# Classifying Urban sounds using Deep Learning

## 3 Model Training and Evaluation 

### Load Preprocessed data 

In [1]:
# retrieve the preprocessed data from previous notebook

%store -r x_train 
%store -r x_test 
%store -r y_train 
%store -r y_test 
%store -r yy 
%store -r le

### Initial model architecture - MLP

We will start with constructing a Multilayer Perceptron (MLP) Neural Network using Keras and a Tensorflow backend. 

Starting with a `sequential` model so we can build the model layer by layer. 

We will begin with a simple model architecture, consisting of three layers, an input layer, a hidden layer and an output layer. All three layers will be of the `dense` layer type which is a standard layer type that is used in many cases for neural networks. 

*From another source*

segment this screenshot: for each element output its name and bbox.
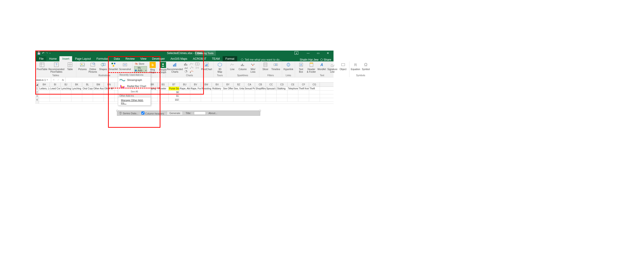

The first layer will receive the input shape. As each sample contains 40 MFCCs (or columns) we have a shape of (1x40) this means we will start with an input shape of 40. 

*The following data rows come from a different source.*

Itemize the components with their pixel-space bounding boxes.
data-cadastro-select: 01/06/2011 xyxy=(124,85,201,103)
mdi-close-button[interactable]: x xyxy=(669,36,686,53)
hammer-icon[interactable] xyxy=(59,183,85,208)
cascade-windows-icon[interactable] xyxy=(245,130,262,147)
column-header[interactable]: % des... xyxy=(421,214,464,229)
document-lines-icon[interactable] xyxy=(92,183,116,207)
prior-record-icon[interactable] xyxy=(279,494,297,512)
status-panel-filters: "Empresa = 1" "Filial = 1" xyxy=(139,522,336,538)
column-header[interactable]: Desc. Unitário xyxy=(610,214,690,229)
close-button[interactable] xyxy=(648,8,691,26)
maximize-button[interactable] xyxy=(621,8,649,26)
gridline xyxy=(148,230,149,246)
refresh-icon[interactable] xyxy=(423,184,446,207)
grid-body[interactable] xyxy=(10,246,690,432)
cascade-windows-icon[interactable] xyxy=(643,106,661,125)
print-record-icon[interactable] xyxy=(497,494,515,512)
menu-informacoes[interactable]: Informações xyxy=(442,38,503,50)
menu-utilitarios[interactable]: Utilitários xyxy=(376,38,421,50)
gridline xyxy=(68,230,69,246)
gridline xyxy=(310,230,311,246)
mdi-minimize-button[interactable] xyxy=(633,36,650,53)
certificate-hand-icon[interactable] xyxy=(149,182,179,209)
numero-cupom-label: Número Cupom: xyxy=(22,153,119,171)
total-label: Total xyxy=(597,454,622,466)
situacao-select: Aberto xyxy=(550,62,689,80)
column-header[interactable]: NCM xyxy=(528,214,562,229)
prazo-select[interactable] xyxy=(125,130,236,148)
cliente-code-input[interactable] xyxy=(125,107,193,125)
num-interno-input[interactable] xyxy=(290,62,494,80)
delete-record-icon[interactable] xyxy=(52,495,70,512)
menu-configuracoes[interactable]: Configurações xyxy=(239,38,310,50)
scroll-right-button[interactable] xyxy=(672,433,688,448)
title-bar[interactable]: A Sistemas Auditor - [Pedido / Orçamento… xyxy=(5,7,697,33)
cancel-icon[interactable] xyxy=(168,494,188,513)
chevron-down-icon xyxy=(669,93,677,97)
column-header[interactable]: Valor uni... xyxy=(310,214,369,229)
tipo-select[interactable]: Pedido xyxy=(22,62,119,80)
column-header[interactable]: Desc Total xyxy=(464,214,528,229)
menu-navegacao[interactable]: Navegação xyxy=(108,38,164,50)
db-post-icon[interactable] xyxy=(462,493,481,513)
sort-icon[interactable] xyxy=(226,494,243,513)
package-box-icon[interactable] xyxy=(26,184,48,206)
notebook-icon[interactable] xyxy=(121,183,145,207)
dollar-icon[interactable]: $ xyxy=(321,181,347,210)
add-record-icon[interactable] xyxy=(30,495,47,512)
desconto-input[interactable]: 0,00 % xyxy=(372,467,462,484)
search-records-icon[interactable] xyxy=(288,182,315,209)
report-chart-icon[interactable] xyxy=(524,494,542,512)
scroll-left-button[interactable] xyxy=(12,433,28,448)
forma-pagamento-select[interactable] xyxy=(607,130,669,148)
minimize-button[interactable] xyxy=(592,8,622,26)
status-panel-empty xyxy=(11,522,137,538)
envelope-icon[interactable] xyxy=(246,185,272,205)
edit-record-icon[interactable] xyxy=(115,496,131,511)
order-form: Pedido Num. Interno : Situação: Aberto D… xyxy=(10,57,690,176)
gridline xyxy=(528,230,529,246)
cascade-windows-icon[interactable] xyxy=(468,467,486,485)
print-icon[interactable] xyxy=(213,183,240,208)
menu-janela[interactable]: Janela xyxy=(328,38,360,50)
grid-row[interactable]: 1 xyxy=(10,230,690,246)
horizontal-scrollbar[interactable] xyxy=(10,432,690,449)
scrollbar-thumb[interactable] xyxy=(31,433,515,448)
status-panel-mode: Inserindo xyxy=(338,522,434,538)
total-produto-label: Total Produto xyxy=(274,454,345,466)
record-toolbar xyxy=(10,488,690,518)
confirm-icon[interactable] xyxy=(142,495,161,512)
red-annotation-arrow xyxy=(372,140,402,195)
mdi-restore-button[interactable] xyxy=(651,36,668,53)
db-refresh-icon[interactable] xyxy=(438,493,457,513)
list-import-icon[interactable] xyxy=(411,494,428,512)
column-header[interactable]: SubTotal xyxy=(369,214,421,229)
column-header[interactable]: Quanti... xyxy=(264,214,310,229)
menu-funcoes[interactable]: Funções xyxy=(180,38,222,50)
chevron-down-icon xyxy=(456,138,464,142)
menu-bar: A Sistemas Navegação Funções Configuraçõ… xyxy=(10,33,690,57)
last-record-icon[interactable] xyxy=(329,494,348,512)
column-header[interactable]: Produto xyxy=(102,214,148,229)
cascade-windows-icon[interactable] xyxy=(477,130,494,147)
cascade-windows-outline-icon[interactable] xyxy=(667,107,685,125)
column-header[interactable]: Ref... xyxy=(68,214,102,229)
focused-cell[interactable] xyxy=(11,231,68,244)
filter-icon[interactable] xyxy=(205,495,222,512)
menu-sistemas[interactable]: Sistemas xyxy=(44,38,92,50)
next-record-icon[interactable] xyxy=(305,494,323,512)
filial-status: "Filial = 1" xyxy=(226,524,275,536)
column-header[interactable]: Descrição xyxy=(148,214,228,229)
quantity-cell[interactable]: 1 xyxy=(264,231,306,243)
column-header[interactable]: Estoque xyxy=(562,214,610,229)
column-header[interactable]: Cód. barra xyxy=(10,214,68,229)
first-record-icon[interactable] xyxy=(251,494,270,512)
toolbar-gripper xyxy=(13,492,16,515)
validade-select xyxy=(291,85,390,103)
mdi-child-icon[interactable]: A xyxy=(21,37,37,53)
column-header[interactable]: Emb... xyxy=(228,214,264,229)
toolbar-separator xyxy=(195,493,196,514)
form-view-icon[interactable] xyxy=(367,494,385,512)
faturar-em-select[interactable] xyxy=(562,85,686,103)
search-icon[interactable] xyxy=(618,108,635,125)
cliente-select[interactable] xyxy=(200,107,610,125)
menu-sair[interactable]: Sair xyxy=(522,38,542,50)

The first two layers will have 256 nodes. The activation function we will be using for our first 2 layers is the `ReLU`, or `Rectified Linear Activation`. This activation function has been proven to work well in neural networks.

We will also apply a `Dropout` value of 50% on our first two layers. This will randomly exclude nodes from each update cycle which in turn results in a network that is capable of better generalisation and is less likely to overfit the training data.

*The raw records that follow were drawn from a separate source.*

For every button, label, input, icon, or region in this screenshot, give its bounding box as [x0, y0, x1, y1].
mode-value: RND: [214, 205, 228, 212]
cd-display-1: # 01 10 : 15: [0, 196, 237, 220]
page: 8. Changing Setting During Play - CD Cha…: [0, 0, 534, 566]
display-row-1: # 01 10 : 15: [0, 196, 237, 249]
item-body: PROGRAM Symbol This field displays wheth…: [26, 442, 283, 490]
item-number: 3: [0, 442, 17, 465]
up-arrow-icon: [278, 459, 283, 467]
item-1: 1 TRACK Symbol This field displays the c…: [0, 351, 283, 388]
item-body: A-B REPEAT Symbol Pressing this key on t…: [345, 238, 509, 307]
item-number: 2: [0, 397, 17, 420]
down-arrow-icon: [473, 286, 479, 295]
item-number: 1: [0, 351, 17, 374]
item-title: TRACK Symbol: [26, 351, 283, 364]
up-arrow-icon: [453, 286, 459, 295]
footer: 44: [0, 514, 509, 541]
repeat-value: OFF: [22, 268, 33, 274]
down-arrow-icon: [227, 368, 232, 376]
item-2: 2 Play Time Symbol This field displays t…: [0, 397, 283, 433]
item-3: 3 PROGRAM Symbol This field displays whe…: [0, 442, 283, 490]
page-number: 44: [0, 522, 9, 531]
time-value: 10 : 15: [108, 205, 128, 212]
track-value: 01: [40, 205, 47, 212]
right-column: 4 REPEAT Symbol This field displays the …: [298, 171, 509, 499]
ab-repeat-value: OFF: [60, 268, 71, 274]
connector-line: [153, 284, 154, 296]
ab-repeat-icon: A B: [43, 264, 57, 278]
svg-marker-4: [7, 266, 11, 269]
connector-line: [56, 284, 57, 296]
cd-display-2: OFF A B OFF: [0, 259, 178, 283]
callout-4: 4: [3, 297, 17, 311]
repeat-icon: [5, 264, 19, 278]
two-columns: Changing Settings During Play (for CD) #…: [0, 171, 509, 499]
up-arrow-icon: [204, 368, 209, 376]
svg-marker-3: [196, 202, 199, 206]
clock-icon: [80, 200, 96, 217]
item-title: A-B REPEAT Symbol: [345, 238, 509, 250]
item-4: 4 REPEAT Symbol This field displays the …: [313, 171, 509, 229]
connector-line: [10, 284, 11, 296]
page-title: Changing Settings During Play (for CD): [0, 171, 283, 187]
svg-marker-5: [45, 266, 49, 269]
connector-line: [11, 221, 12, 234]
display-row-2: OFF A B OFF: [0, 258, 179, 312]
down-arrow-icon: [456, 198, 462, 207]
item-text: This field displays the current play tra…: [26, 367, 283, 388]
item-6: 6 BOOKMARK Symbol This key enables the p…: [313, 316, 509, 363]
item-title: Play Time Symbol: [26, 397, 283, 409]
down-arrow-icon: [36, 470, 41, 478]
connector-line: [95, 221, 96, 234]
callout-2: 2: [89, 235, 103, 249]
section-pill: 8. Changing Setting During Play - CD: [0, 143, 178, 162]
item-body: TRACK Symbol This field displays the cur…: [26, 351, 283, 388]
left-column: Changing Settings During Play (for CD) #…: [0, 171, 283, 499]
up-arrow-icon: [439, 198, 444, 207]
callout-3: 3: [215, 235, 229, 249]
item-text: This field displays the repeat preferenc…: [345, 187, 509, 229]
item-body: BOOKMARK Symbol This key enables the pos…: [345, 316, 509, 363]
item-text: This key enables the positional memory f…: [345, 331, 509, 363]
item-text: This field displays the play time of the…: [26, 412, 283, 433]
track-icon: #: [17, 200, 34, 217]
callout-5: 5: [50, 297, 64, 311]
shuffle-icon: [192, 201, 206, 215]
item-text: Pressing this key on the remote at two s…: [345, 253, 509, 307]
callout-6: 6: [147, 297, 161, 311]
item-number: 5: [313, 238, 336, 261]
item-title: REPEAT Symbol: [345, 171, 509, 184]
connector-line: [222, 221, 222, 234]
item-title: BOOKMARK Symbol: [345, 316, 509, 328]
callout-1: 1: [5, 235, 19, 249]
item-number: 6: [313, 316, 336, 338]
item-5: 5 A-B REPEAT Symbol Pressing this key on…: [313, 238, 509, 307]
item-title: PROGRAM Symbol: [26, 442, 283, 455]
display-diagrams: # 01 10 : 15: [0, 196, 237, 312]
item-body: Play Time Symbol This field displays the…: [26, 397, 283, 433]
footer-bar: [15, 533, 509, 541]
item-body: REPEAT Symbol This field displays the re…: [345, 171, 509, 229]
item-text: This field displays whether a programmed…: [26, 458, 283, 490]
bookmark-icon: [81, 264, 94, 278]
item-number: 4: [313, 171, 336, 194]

Our output layer will have 10 nodes (num_labels) which matches the number of possible classifications. The activation is for our output layer is `softmax`. Softmax makes the output sum up to 1 so the output can be interpreted as probabilities. The model will then make its prediction based on which option has the highest probability.

In [2]:
import numpy as np
from keras.models import Sequential
from keras.layers import Dense, Dropout, Activation, Flatten
from keras.layers import Convolution2D, MaxPooling2D
from keras.optimizers import Adam
from keras.utils import np_utils
from sklearn import metrics 

num_labels = yy.shape[1]
filter_size = 2

# Construct model 
model = Sequential()

model.add(Dense(256, input_shape=(40,)))
model.add(Activation('relu'))
model.add(Dropout(0.5))

model.add(Dense(256))
model.add(Activation('relu'))
model.add(Dropout(0.5))

model.add(Dense(num_labels))
model.add(Activation('softmax'))

### Compiling the model 

For compiling our model, we will use the following three parameters: 

* Loss function - we will use `categorical_crossentropy`. This is the most common choice for classification. A lower score indicates that the model is performing better.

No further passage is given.